### EXERCISE OBJECTIVE
Please copy every line below that contains the string "with".

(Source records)
=======

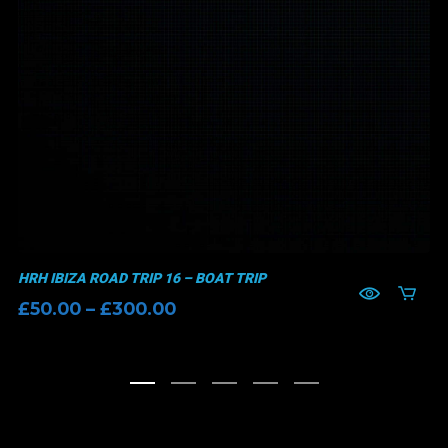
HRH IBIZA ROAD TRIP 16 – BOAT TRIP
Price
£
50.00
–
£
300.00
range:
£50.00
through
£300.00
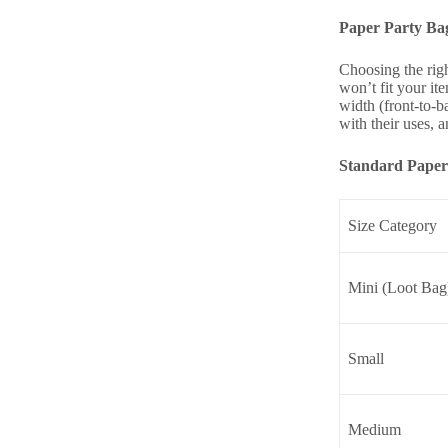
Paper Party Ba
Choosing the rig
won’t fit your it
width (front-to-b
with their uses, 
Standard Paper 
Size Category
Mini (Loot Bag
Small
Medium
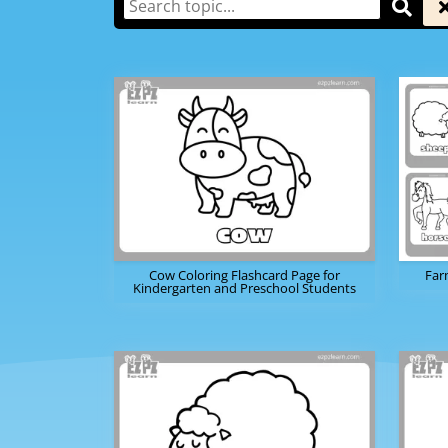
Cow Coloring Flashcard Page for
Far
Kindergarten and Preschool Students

=======

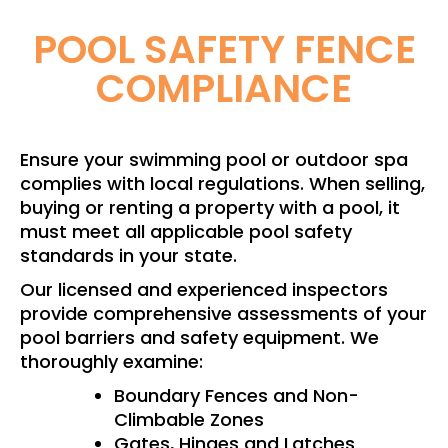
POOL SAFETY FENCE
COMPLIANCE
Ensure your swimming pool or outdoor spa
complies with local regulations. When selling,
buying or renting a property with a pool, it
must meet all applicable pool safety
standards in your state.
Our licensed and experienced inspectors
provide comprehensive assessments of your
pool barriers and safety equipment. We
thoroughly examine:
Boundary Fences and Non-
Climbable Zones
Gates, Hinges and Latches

=======

### EXPECTED ANSWER
with their uses, 
complies with local regulations. When selling,
buying or renting a property with a pool, it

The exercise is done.